Temanggung I galasibot.co.id
Di kaki Gunung Sindoro, tepatnya di Desa Ngemplak, Kandangan, Kabupaten Temanggung, terdapat sebuah biara sunyi yang menjadi tempat tinggal para rahib Katolik Ordo Trapis (OCSO). Biara Pertapaan Santa Maria Rawaseneng yang telah berdiri sejak 1953 ini, lebih dari sekadar tempat berdoa, juga berfungsi sebagai pusat kegiatan ekonomi mandiri yang melibatkan masyarakat sekitar.
Pusat usaha yang dikelola oleh para rahib ini meliputi perkebunan kopi, peternakan sapi perah, dan pengolahan susu serta roti.

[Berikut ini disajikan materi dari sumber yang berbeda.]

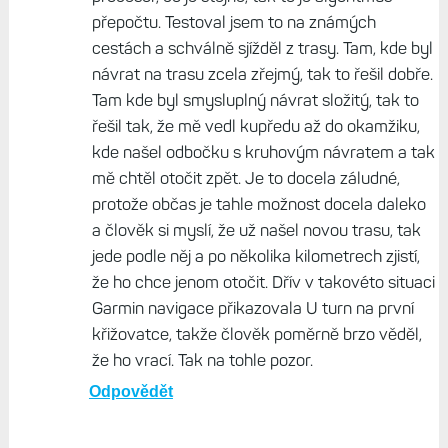
přepočtu. Testoval jsem to na známých
cestách a schválně sjížděl z trasy. Tam, kde byl
návrat na trasu zcela zřejmý, tak to řešil dobře.
Tam kde byl smysluplný návrat složitý, tak to
řešil tak, že mě vedl kupředu až do okamžiku,
kde našel odbočku s kruhovým návratem a tak
mě chtěl otočit zpět. Je to docela záludné,
protože občas je tahle možnost docela daleko
a člověk si myslí, že už našel novou trasu, tak
jede podle něj a po několika kilometrech zjistí,
že ho chce jenom otočit. Dřív v takovéto situaci
Garmin navigace přikazovala U turn na první
křižovatce, takže člověk poměrně brzo věděl,
že ho vrací. Tak na tohle pozor.
Odpovědět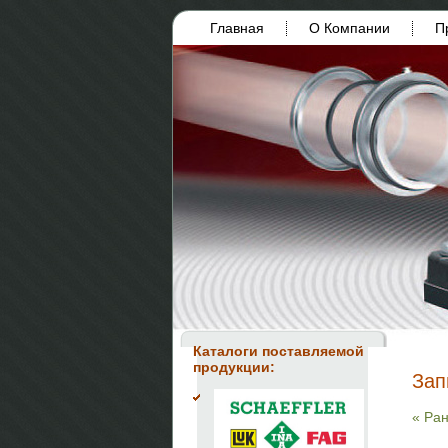
Главная
О Компании
П
Каталоги поставляемой
продукции:
Зап
« Ра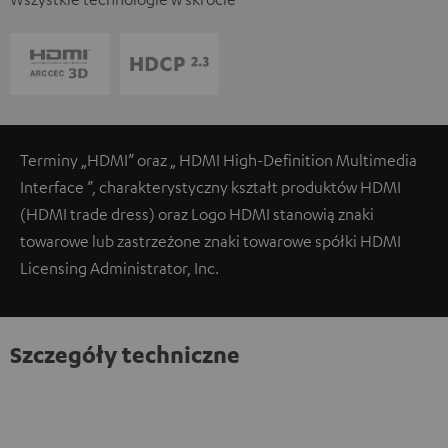
Terminy „HDMI” oraz „ HDMI High-Definition Multimedia
Interface ”, charakterystyczny kształt produktów HDMI
(HDMI trade dress) oraz Logo HDMI stanowią znaki
towarowe lub zastrzeżone znaki towarowe spółki HDMI
Licensing Administrator, Inc.
Szczegóły techniczne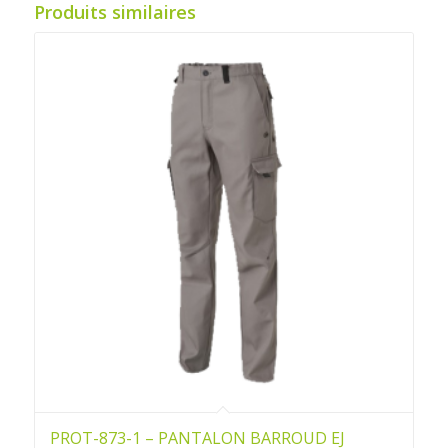
Produits similaires
PROT-873-1 – PANTALON BARROUD EJ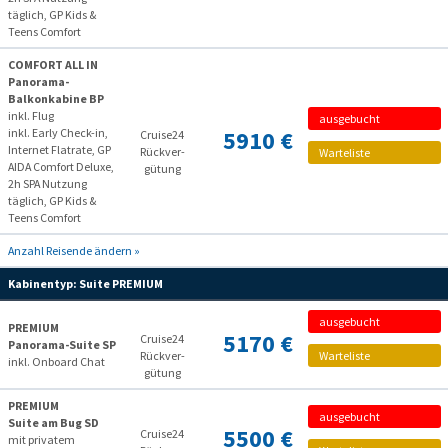
täglich, GP Kids &
Teens Comfort
COMFORT ALL IN
Panorama-
Balkonkabine BP
inkl. Flug
ausgebucht
inkl. Early Check-in,
5910 €
Cruise24
Internet Flatrate, GP
Rückver­
Warteliste
AIDA Comfort Deluxe,
gütung
2h SPA Nutzung
täglich, GP Kids &
Teens Comfort
Anzahl Reisende ändern »
Kabinentyp:
Suite PREMIUM
ausgebucht
PREMIUM
5170 €
Cruise24
Panorama-Suite SP
Rückver­
Warteliste
inkl. Onboard Chat
gütung
PREMIUM
ausgebucht
Suite am Bug SD
5500 €
Cruise24
mit privatem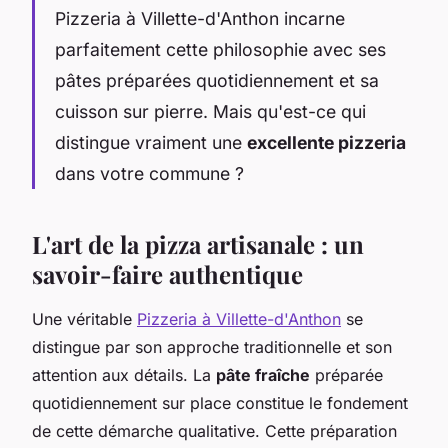
Pizzeria à Villette-d'Anthon incarne
parfaitement cette philosophie avec ses
pâtes préparées quotidiennement et sa
cuisson sur pierre. Mais qu'est-ce qui
distingue vraiment une
excellente pizzeria
dans votre commune ?
L'art de la pizza artisanale : un
savoir-faire authentique
Une véritable
Pizzeria à Villette-d'Anthon
se
distingue par son approche traditionnelle et son
attention aux détails. La
pâte fraîche
préparée
quotidiennement sur place constitue le fondement
de cette démarche qualitative. Cette préparation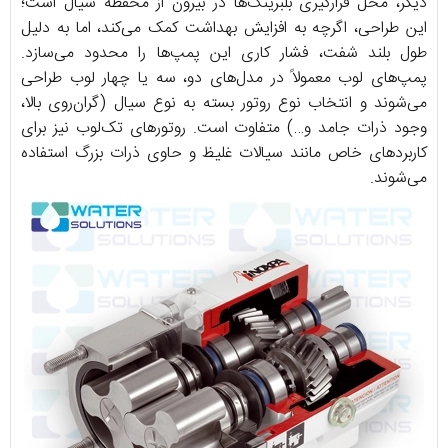
دیگر، محل قرارگیری بلبرینگ‌ها در بیرون از محفظه سیال است؛
این طراحی، اگرچه به افزایش بهداشت کمک می‌کند، اما به دلیل
طول بلند شفت، فشار کاری این پمپ‌ها را محدود می‌سازد.
پمپ‌های لوب معمولاً در مدل‌های دو، سه یا چهار لوب طراحی
می‌شوند و انتخاب نوع روتور بسته به نوع سیال (گران‌روی بالا،
وجود ذرات جامد و…) متفاوت است. روتورهای تک‌لوب نیز برای
کاربردهای خاص مانند سیالات غلیظ و حاوی ذرات بزرگ استفاده
می‌شوند.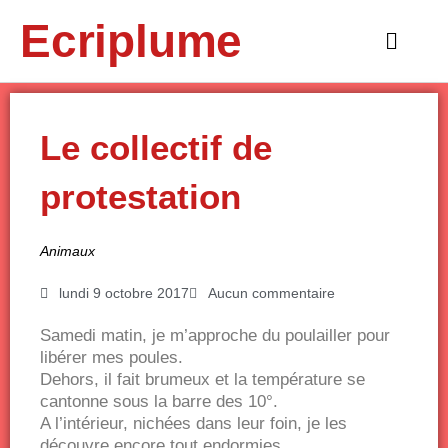
Aller
Ecriplume
au
Main
contenu
Menu
Le collectif de
protestation
Animaux
lundi 9 octobre 2017
Aucun commentaire
Samedi matin, je m’approche du poulailler pour
libérer mes poules.
Dehors, il fait brumeux et la température se
cantonne sous la barre des 10°.
A l’intérieur, nichées dans leur foin, je les
découvre encore tout endormies…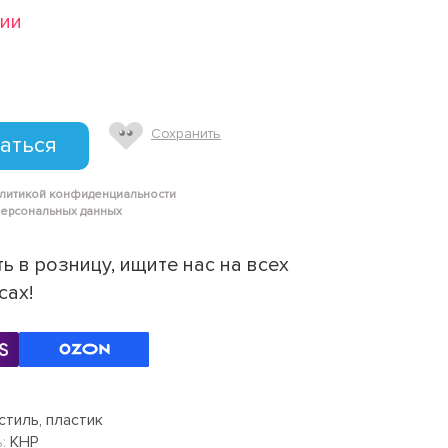
чии
Сохранить
аться
олитикой конфиденциальности
персональных данных
ь в розницу, ищите нас на всех
сах!
стиль, пластик
:
КНР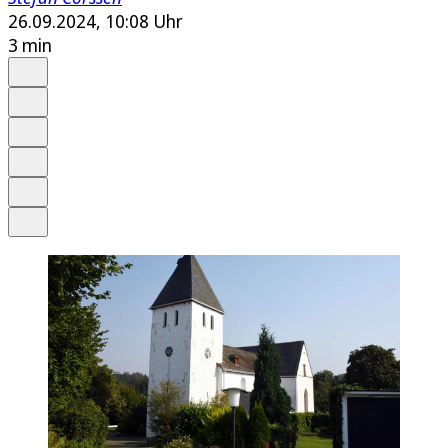
26.09.2024, 10:08 Uhr
3 min
Auf Google bevorzugen
Anhören
Schrift
Merken
Drucken
Teilen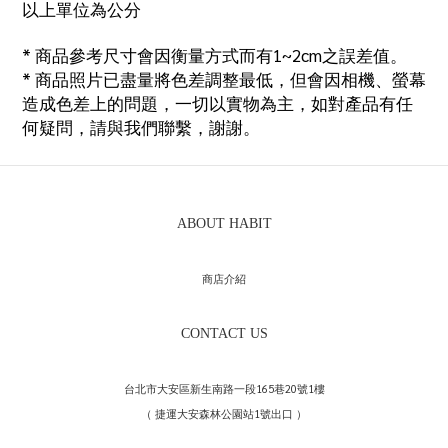
以上單位為公分
*
商品參考尺寸會因衡量方式而有
1~2cm
之誤差值。
*
商品照片已盡量將色差調整最低，但會因相機、螢幕
造成色差上的問題，一切以實物為主，如對產品有任
何疑問，請與我們聯繫，謝謝。
ABOUT HABIT
商店介紹
CONTACT US
台北市大安區新生南路一段165巷20號1樓
（ 捷運大安森林公園站1號出口 ）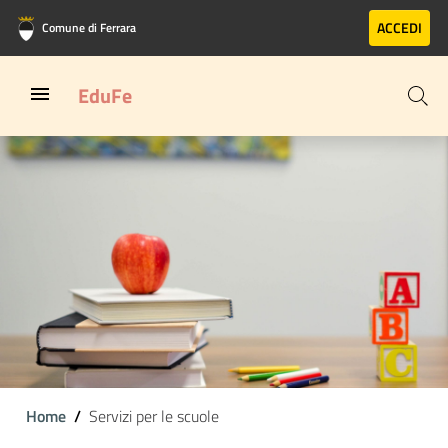
Vai al contenuto principale
Vai al footer
ACCEDI
Comune di Ferrara
EduFe
Home
Servizi per le scuole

Tak hanya itu, terdapat juga kafe dan pusat oleh-oleh yang menjual produk berbasis susu seperti yoghurt, keju, dan wine coffee. Semua ini dikelola langsung oleh para rahib dan bekerja sama dengan masyarakat setempat, sehingga menciptakan roda ekonomi yang berkelanjutan dan mengurangi pengangguran.
Kebijakan ini menarik perhatian banyak pihak, termasuk Gerakan Pemuda Ansor (GP Ansor) dan Pemuda Katolik yang berkunjung ke Rawaseneng pada Selasa (18/2/2025). Mereka belajar langsung tentang sistem peternakan dan pengolahan susu di sana. Peristiwa ini juga menjadi kunjungan bersejarah karena untuk pertama kalinya ormas keagamaan lintas agama bersilaturahmi ke pertapaan.
Ketua Umum GP Ansor, Addin Jauharudin, dan Ketua Umum Pemuda Katolik, Stefanus Asat Gusma, beserta pengurus dari wilayah Semarang, Yogyakarta, dan Temanggung turut hadir dalam acara tersebut. Mereka disambut oleh pimpinan pertapaan, Fr. Stefanus Octaviano Purnama dan Rm. Edy Prasetyo Pr, serta diajak untuk mencicipi susu buatan Rawaseneng.
Kedua organisasi ini menyatakan kekaguman mereka terhadap sistem peternakan yang terintegrasi di Rawaseneng. Menurut Stefanus Asat Gusma, pertapaan ini menjadi pusat usaha yang melibatkan masyarakat dan bisa menjadi inspirasi bagi daerah-daerah lain, terutama dalam mengembangkan usaha peternakan secara mandiri dan berkelanjutan.
Sementara itu, Addin Jauharudin juga melihat bagaimana pengolahan susu di Rawaseneng mampu meningkatkan nilai ekonomi, bukan hanya menjual susu mentah, tetapi juga mengolahnya menjadi produk bernilai tambah seperti yoghurt dan keju. Hal ini menjadi contoh nyata bagaimana model peternakan yang berhasil bisa menciptakan lapangan pekerjaan dan meningkatkan kesejahteraan peternak.
Pertapaan Santa Maria Rawaseneng, selain sebagai pusat edukasi peternakan, juga menjadi simbol persatuan di tengah keberagaman. Stefanus Octaviano Purnama mengungkapkan bahwa mereka terbuka bagi siapa saja yang ingin belajar. Ia berharap bahwa kerja keras dan kebersamaan yang terjalin dapat menjadi contoh untuk membangun Indonesia yang lebih satu, tanpa memandang perbedaan.